За соседним столиком сидел Митька и рассеянно наблюдал фирсовскую компанию. Из-за бархатного воротника его великолепного пальто чопорно сверкал воротничок сорочки. Фетровая заграничная шляпа лежала на самом краешке стола; она упала, едва Митька пошевелился, упала неслышно, как пушинка (— и все машинально рванулись поднять ее и не посмели!) и лежала на грязном опилковом полу, смущая трудовое благодушие пивной. Митька был здесь, как метеор, скользящий по началу великого века. Откровенность, с которой он, разыскиваемый, являлся здесь, ошеломляла и лишала языка.
И кивком не успел перекинуться с ним Фирсов, как санькина подруга ринулась к Митьке. Правая ее рука шарила что-то под блузкой, искала и не находила. Всеобщее внимание сосредоточилось теперь на ней, а компания вагоновожатых, шумно сидевшая в углу, примолкла и пересела за соседний столик.
— На, возьми… проклятый! — дергались искаженные ксеньины губы. — Возьми назад свою помощь… ведь ты же дьявол! (— Очевидно, она хотела бросить в лицо Митьке деньги, полученные за время санькина тюремного заключения: Фирсов не ошибся.) Она не находила денег; ее лицо стало жалким и маленьким, а в фигуре объявилась приниженная сутуловатость. — Саня!! — вдруг вскричала она, ибо униженье ее было неслыханное; даже лицо ее подозрительно подпухло. — Саня, я потеряла его деньги…

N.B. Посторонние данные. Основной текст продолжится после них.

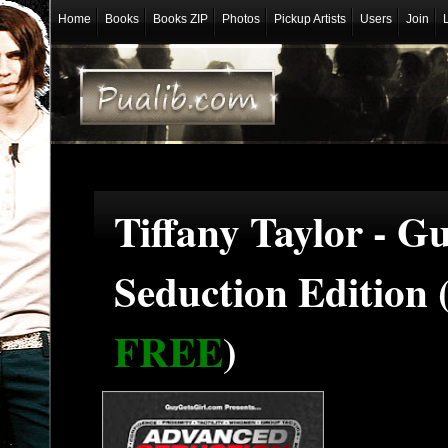
Home
Books
Books ZIP
Photos
Pickup Artists
Users
Join
Tiffany Taylor - G
Seduction Edition
FREE
)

— Да прочкнись же ты, чортова… — взбудораженно уговаривал ее Санька, обнимая за плечи и тряся. — Ксенька, прочкнись!
— …скажи, что я отдам, отдам ему! — растерянно лепетала она, не слушая никаких увещаний. — Федор Федорыч, ей-богу, третьего дня были все тут. — Она прижимала сопротивляющуюся фирсовскую руку к растерзанной своей блузке. — Как нехорошо, Федор Федорыч… как стыдно мне! — она уже не кричала, и пятнистый Алексей напрасно вертелся вокруг, посовывая в воздух ладонь с разомкнутыми пальцами.
То было мгновенье, жесточайшее по своему внутреннему смыслу, так страшно раскрывшемуся впоследствии. Со стиснутыми зубами Фирсов пересел за митькин столик, пробуя шутить, но даже и скоморошья клетчатость его демисезона не спасала положения. Санька стоял, оцепенело улыбаясь, и самое главное в нем были в ту минуту руки: они стискивали воздух и одновременно с отчаянием выражали какое-то подловатое заискиванье. Подбежав к Митьке с видом, точно хотел ударить его, он прежде всего поднял упавшую митькину шляпу и сперва даже не постигнул невольной мерзости своего движения.